• [Exercise material]

● ● ● ● ● ● ●

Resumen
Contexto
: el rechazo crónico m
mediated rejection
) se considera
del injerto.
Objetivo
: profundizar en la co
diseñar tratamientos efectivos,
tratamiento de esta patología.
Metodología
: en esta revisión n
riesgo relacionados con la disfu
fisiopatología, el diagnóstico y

● ● ● ● ● ● ●

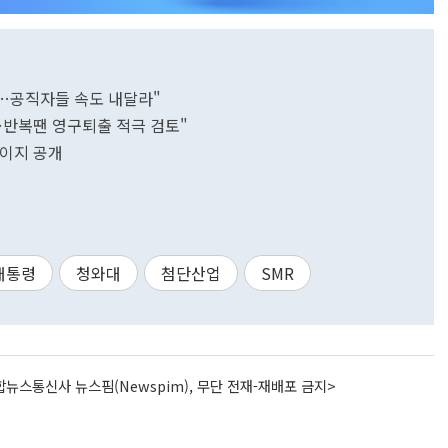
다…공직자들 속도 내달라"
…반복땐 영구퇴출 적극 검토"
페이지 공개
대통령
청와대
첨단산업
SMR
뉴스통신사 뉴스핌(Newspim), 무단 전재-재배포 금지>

● ● ● ● ● ● ●

• [What you will do] In the entries above, find each line with "esta" and list it.

• [Task solution]
tratamiento de esta patología.
: en esta revisión n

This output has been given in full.